-- TRY IT --
Every line from the one with "This screenshot has" to the one with "In order to click", including those two, is to be copied exactly; all other lines of the entries below are left out.

-- ENTRIES SHOWN --
------------------------------------------------
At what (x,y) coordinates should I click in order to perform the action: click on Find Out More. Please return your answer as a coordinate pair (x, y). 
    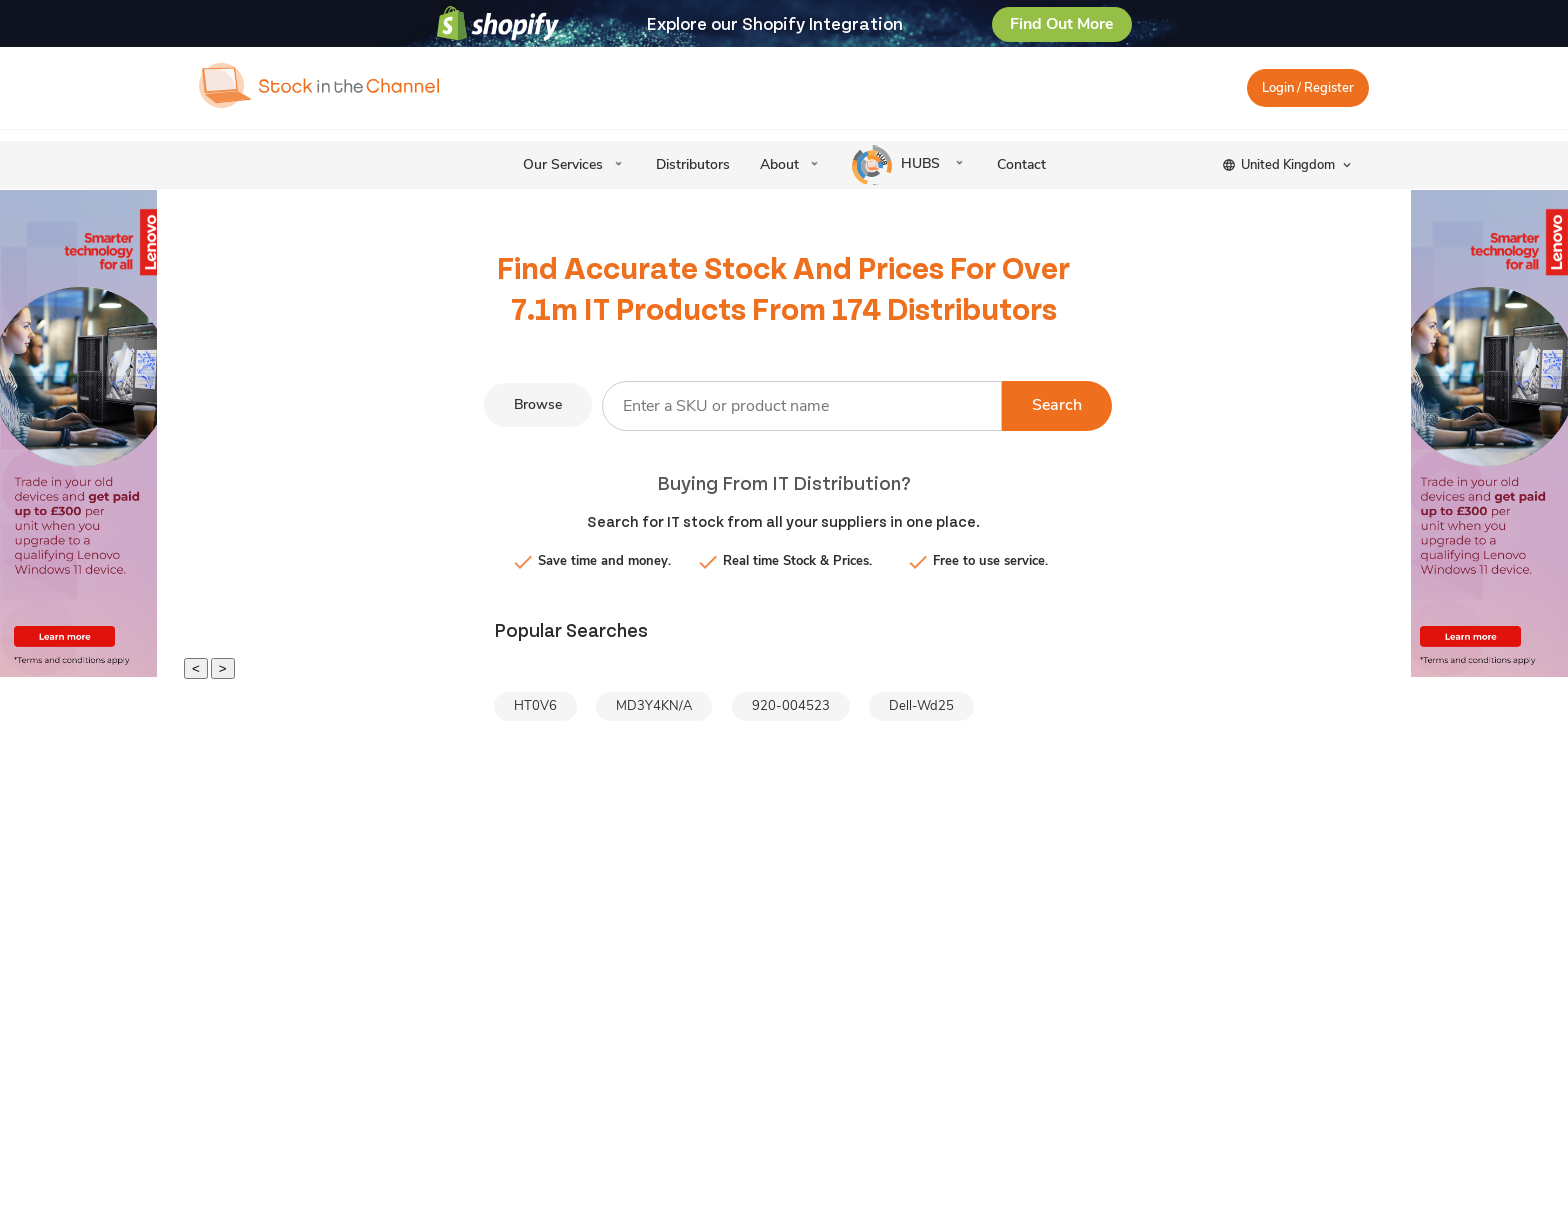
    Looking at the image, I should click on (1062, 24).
------------------------------------------------
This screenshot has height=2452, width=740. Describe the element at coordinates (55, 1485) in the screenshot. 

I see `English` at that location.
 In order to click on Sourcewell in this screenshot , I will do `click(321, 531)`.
------------------------------------------------
-- SOLUTION BELOW --
This screenshot has height=2452, width=740. Describe the element at coordinates (55, 1485) in the screenshot. 

I see `English` at that location.
 In order to click on Sourcewell in this screenshot , I will do `click(321, 531)`.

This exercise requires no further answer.